6. Evangelist Tony Alamo faces charges he took young girls across state lines for sex after federal agents and state troopers raided his Fouke compound in September.
7. Arkansas’ natural gas reserves keep the state’s economy afloat as lawmakers increase the severance tax and those with land in the Fayetteville Shale play see dollar signs.
8. The Green Party wins its first-ever legislative seat as Democrats kept control of both the state House and Senate despite small Republican gains.
9. Verizon Wireless buys Alltel Corp. for $5.9 billion and assumes $22.2 billion of the Little Rock-based carrier’s debt, likely dooming many executive jobs based in central Arkansas.
10. The University of Central Arkansas becomes embroiled in criticism over its scholarships program and a bonus paid to President Lu Hardin, who later resigns.
Growing up in Johnson County, Arkansas, and with nothing more than diplomas from a public high school and a public college, there is the frequent fear that I’m missing something. The adoration of the President-elect, for example. He’ll probably be a good president, but enough with the breathless hype already. If he turns water into wine, call me and we’ll get all awestruck as we drive our 500-gallon water truck to the White House.
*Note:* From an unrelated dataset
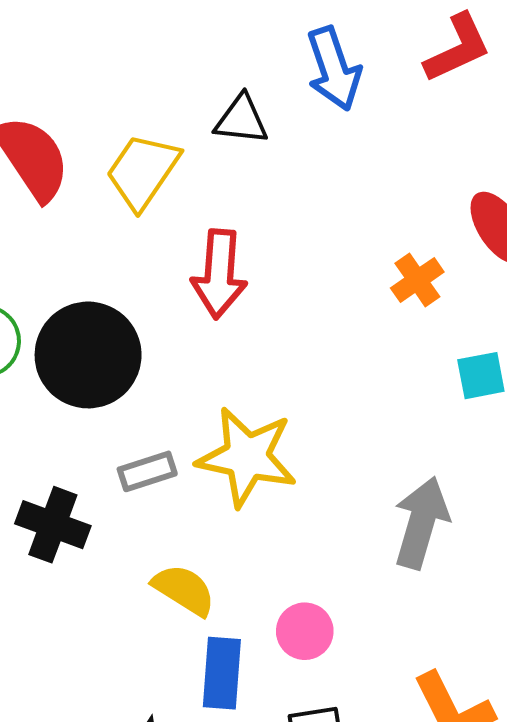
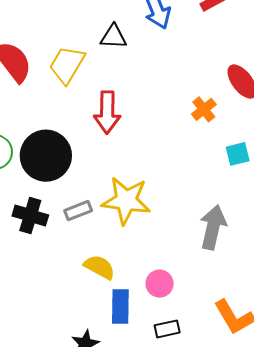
black cross: (53, 525) -> (30, 216), moved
But this list from THE Associated Press found me doubting my senses. Have I failed to understand the socio-economic impact of religious nuts, green party candidates and slain journalists? The Pressly death was certainly tragic, but more important than the economic harm to Arkansans from a summer of $4 a gallon gas?
It was as if someone issued a report on historical military activity of June 1944 and never mentioned a thing about Normandy. This list makes one think a contemporary journalist could walk through the Louvre and, when asked about the artwork, respond with, “Didn’t see no artwork, but you have to walk through a lot of big open rooms with pictures on the walls before you get to the bathrooms.”
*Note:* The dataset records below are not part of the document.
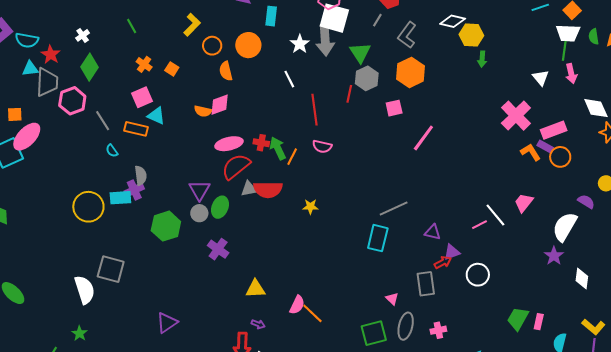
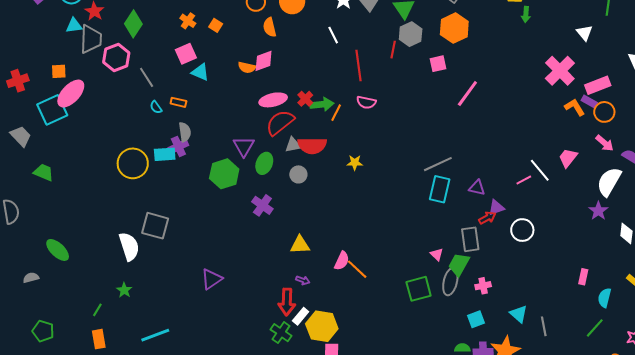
pink arrow: (571, 74) -> (605, 143), moved, turned -36
orange rectangle: (136, 129) -> (178, 102), moved, size x0.7
red cross: (261, 143) -> (305, 99), turned 35
green arrow: (278, 148) -> (322, 104), turned 110
gray circle: (199, 213) -> (298, 174), moved
green hexagon: (166, 226) -> (224, 174), moved
cyan rectangle: (378, 238) -> (440, 189), moved
green trapezoid: (518, 319) -> (459, 264), moved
So I thought to ask the AP how they came to decide that more than 9,000 job cut announcements in Arkansas, $4 gas, a double-digit decline in Arkansas home sales and the virtual elimination of the payday lending industry in Arkansas could miss the list.
“Just curious as to how Pressly, Alamo and a green party success could rank higher than the loss of thousands of manufacturing jobs, the high gas prices, double-digit declines in the state’s housing market, and the exodus of the payday lending industry from the state — stories, by the way, that didn’t even make your top 10 list,” I noted in an e-mail to the AP’s Little Rock bureau. “Thanks in advance for addressing my curiosity.”
Ironically, the folks who depend on quality answers to their quality questions sent this response: “The top stories list is determined by a vote of AP members.”
Well, that explains it. (And I thought getting an informative answer from U.S. Sen. Mark Pryor was difficult.)
Having worked among journalists, it’s easy to speculate as to their line of reasoning: “The stories generated the most buzz. Folks around the world are talking about Anne Pressly and Tony Alamo. Headlines about tragedies to pretty and popular people and crazy bastards — and we’ll have team coverage if it’s a pretty and popular person who becomes a crazy bastard — are what the people read. It’s what gets the ratings.”
Franz and Helga in Stuttgart, Germany, might find Pressly and Alamo more interesting than our state economic issues, but I bet Frank and Helen in Stuttgart, Ark., don’t interrupt their time budgeting family finances to read or hear reports about a fake preacher who finds God with the help of teenagers.
To be sure, the point of this essay is less about my perceived inadequacies of a top 10 list and more about why the mainstream media continues to lose readership and trust.
And it’s a damn shame the traditional media continues to move further out of touch with what really impacts Americans. The media’s role as a civic and business watchdog diminishes each time they tell us one crazy preacher is more newsworthy than the economic and cultural ups and downs of the hard-working people in your community.